XPost: comp.theory, sci.math   
   From: mikko.levanto@iki.fi   
      
   On 26/01/2026 17:22, olcott wrote:   
   > On 1/26/2026 6:55 AM, Mikko wrote:   
   >> On 25/01/2026 15:30, olcott wrote:   
   >>> On 1/25/2026 5:24 AM, Mikko wrote:   
   >>>> On 24/01/2026 16:18, olcott wrote:   
   >>>>> On 1/24/2026 2:23 AM, Mikko wrote:   
   >>>>>> On 22/01/2026 18:47, olcott wrote:   
   >>>>>>> On 1/22/2026 2:21 AM, Mikko wrote:   
   >>>>>>   
   >>>>>>>> Anyway, what can be provven that way is true aboout PA. You can   
   >>>>>>>> deny   
   >>>>>>>> the proof but you cannot perform what is meta-provably impossible.   
   >>>>>>   
   >>>>>>> The meta-proof does not exist in the axioms of PA   
   >>>>>>> and that is the reason why an external truth in   
   >>>>>>> an external model cannot be proved internally in PA.   
   >>>>>>> All of these years it was only a mere conflation   
   >>>>>>> error.   
   >>>>>>   
   >>>>>> It is perfectly clear which is which.
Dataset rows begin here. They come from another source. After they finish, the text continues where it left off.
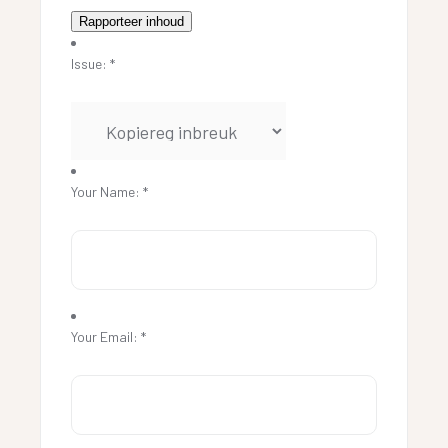
Rapporteer inhoud
Issue:
*
Your Name:
*
Your Email:
*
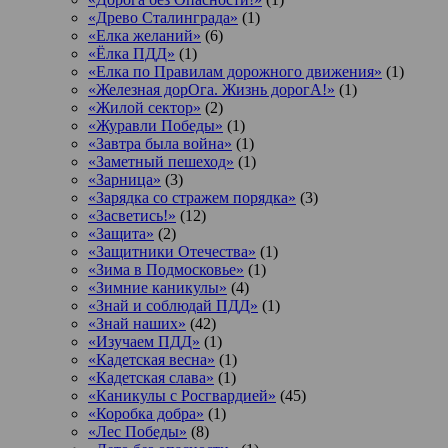
«Древо Сталинграда»
(1)
«Елка желаний»
(6)
«Ёлка ПДД»
(1)
«Елка по Правилам дорожного движения»
(1)
«Железная дорОга. Жизнь дорогА!»
(1)
«Жилой сектор»
(2)
«Журавли Победы»
(1)
«Завтра была война»
(1)
«Заметный пешеход»
(1)
«Зарница»
(3)
«Зарядка со стражем порядка»
(3)
«Засветись!»
(12)
«Защита»
(2)
«Защитники Отечества»
(1)
«Зима в Подмосковье»
(1)
«Зимние каникулы»
(4)
«Знай и соблюдай ПДД»
(1)
«Знай наших»
(42)
«Изучаем ПДД»
(1)
«Кадетская весна»
(1)
«Кадетская слава»
(1)
«Каникулы с Росгвардией»
(45)
«Коробка добра»
(1)
«Лес Победы»
(8)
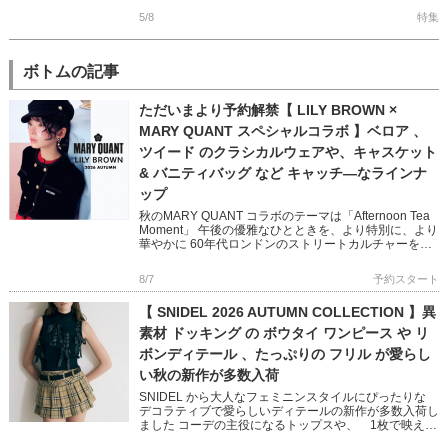
ョルやアメスリに […]
5/8
特集
ボトムの記事
ただいまより予約解禁【 LILY BROWN ×
MARY QUANT スペシャルコラボ 】ベロア 、
ツイード のクラシカルウェアや、キャスケット
& バニティバッグ など キャッチ―なラインナ
ップ
秋のMARY QUANT コラボのテーマは「Afternoon Tea
Moment」 午後の優雅なひとときを、より特別に、より
華やかに 60年代ロンドンのストリートカルチャーを象
徴する MARY QUANTとのコラボレ […]
8/7
予約スタート
【 SNIDEL 2026 AUTUMN COLLECTION 】異
素材 ドッキング の ボウタイ ワンピース や リ
ボンディテール 、たっぷりの フリル が愛らし
い秋の新作が多数入荷
SNIDEL から大人なフェミニンスタイルにぴったりな
デコラティブで愛らしいディテールの新作が多数入荷し
ました コーデの主役になるトップスや、 1枚で映える
ニットワンピースなど 秋のおしゃれが楽しくなるアイ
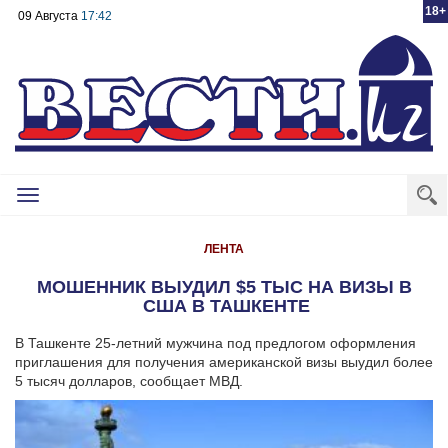
18+
09 Августа
17:42
Toggle
navigation
ЛЕНТА
МОШЕННИК ВЫУДИЛ $5 ТЫС НА ВИЗЫ В
США В ТАШКЕНТЕ
В Ташкенте 25-летний мужчина под предлогом оформления
приглашения для получения американской визы выудил более
5 тысяч долларов, сообщает МВД.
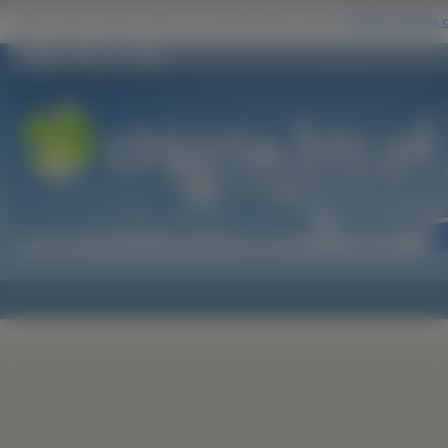
Zdjęcie Morze, Skała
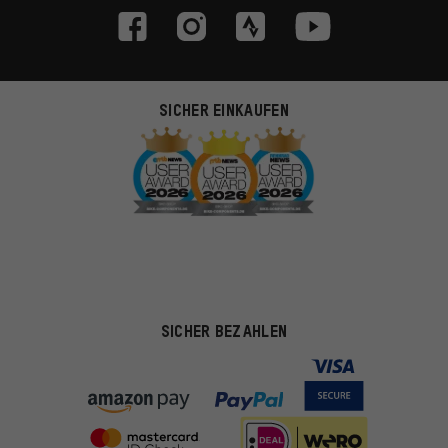
SICHER EINKAUFEN
SICHER BEZAHLEN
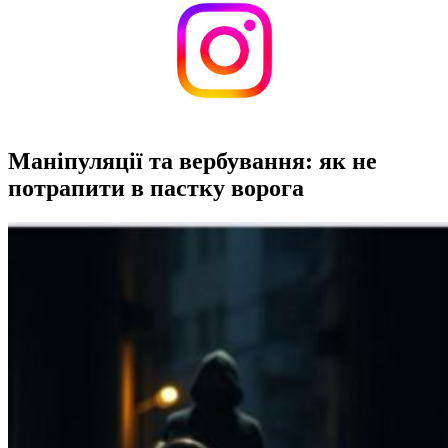
Маніпуляції та вербування: як не
потрапити в пастку ворога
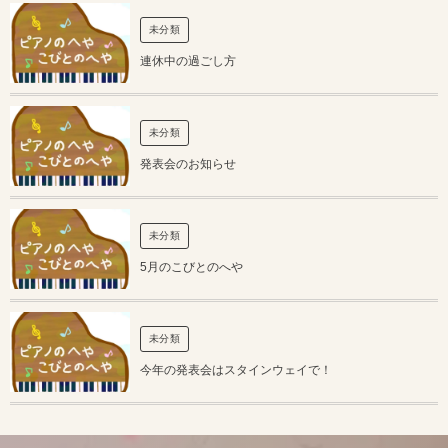
未分類
連休中の過ごし方
未分類
発表会のお知らせ
未分類
5月のこびとのへや
未分類
今年の発表会はスタインウェイで！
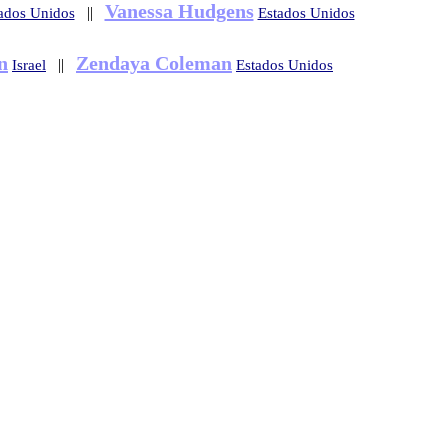
Vanessa Hudgens
||
ados Unidos
Estados Unidos
n
Zendaya Coleman
||
Israel
Estados Unidos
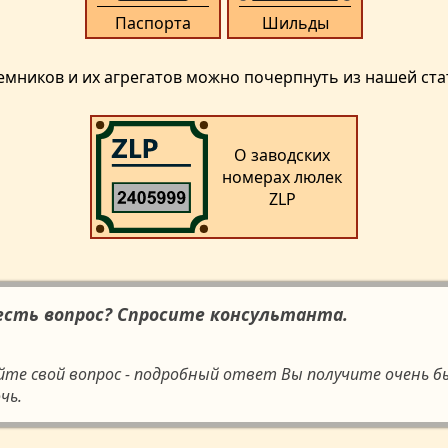
Паспорта
Шильды
иков и их агрегатов можно почерпнуть из нашей стат
О заводских
номерах люлек
ZLP
 есть вопрос? Спросите консультанта.
айте свой вопрос - подробный ответ Вы получите очень б
чь.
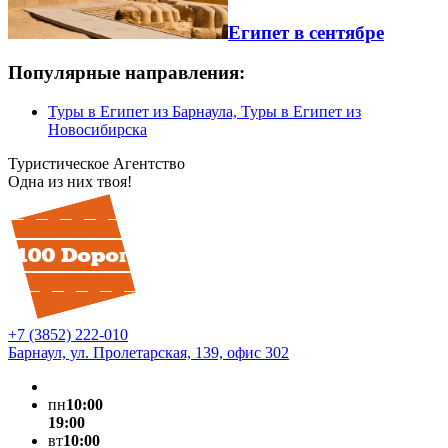
Египет в сентябре
Популярные направления:
Туры в Египет из Барнаула, Туры в Египет из
Новосибирска
Туристическое Агентство
Одна из них твоя!
+7 (3852) 222-010
Барнаул, ул. Пролетарская, 139, офис 302
пн
10:00
19:00
вт
10:00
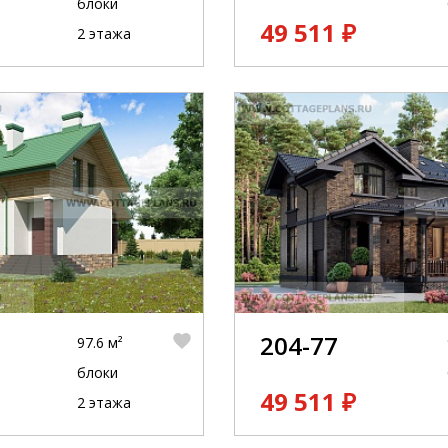
блоки
49 511 ₽
2 этажа
204-77
97.6 м²
блоки
49 511 ₽
2 этажа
But every proof in PA is also   
   >>>>>> a proof in Gödel's metatheory.   
   >>>>>   
   >>>>> ∀x ∈ PA (  True(PA, x) ≡ PA ⊢  x )   
   >>>>> ∀x ∈ PA ( False(PA, x) ≡ PA ⊢ ¬x )   
   >>>>> ∀x ∈ PA ( ¬WellFounded(PA, x) ≡   
   >>>>>           (¬True(PA, x) ∧ (¬False(PA, x)))   
   >>>>   
   >>>> Those sentences don't mean anything without specificantions of a   
   >>>> language and a theory that gives them some meaning.   
   >>>   
   >>> In other word you do not understand standard notational   
   >>> conventions that define True for PA as provable from the   
   >>> axioms of PA and False for PA as refutable from the axioms   
   >>> of PA.   
   >>   
   >> There are no notational convention that defines True, False, and   
   >> WellFounded with two arguments. And you did not specify in which   
   >> context your sentences are true or otherwise relevant.   
   >   
   > “x is a single finite string representing   
   > a PA‑formula, such as ‘2 + 3 = 5’.   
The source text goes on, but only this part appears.